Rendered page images
────────────────────

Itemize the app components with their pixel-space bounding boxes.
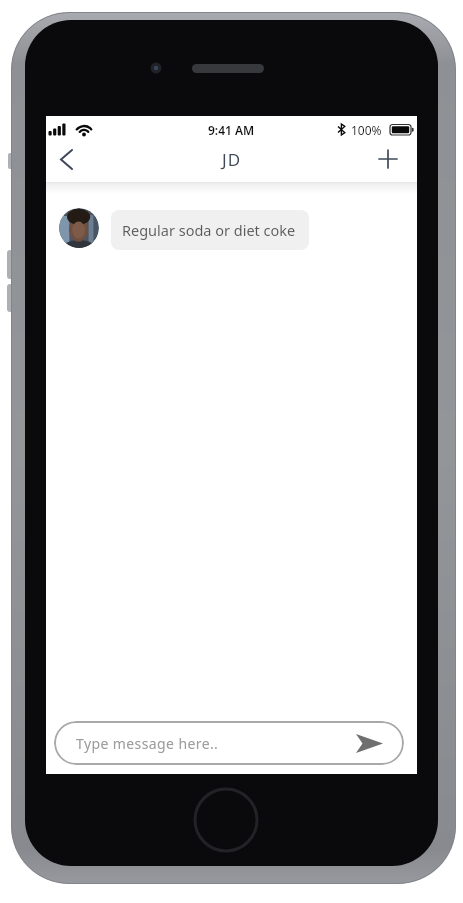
staticText: 100%: [351, 122, 382, 138]
button[interactable]: [355, 732, 383, 754]
staticText: Regular soda or diet coke: [122, 220, 296, 240]
staticText: Type message here..: [76, 734, 219, 753]
button[interactable]: Type message here..: [54, 721, 404, 765]
button[interactable]: [59, 208, 99, 248]
button[interactable]: [373, 144, 403, 174]
staticText: JD: [222, 148, 242, 171]
staticText: 9:41 AM: [208, 122, 255, 138]
button[interactable]: [52, 144, 80, 174]
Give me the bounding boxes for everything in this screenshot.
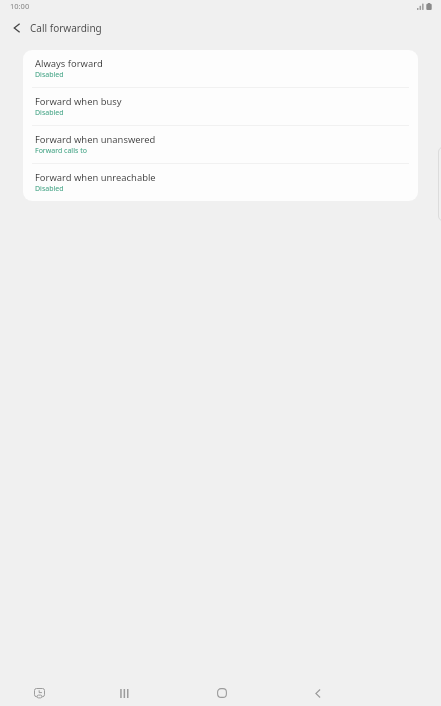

────────────────────

* WHAT IS NEEDED:
Skip the images and set down the rest of the data unchanged.

* TASK SOLUTION:
Itemize the app components with their pixel-space bounding boxes.
staticText: 100%: [351, 122, 382, 138]
button[interactable]: [355, 732, 383, 754]
staticText: Regular soda or diet coke: [122, 220, 296, 240]
staticText: Type message here..: [76, 734, 219, 753]
button[interactable]: Type message here..: [54, 721, 404, 765]
button[interactable]: [59, 208, 99, 248]
button[interactable]: [373, 144, 403, 174]
staticText: JD: [222, 148, 242, 171]
staticText: 9:41 AM: [208, 122, 255, 138]
button[interactable]: [52, 144, 80, 174]
Give me the bounding boxes for everything in this screenshot.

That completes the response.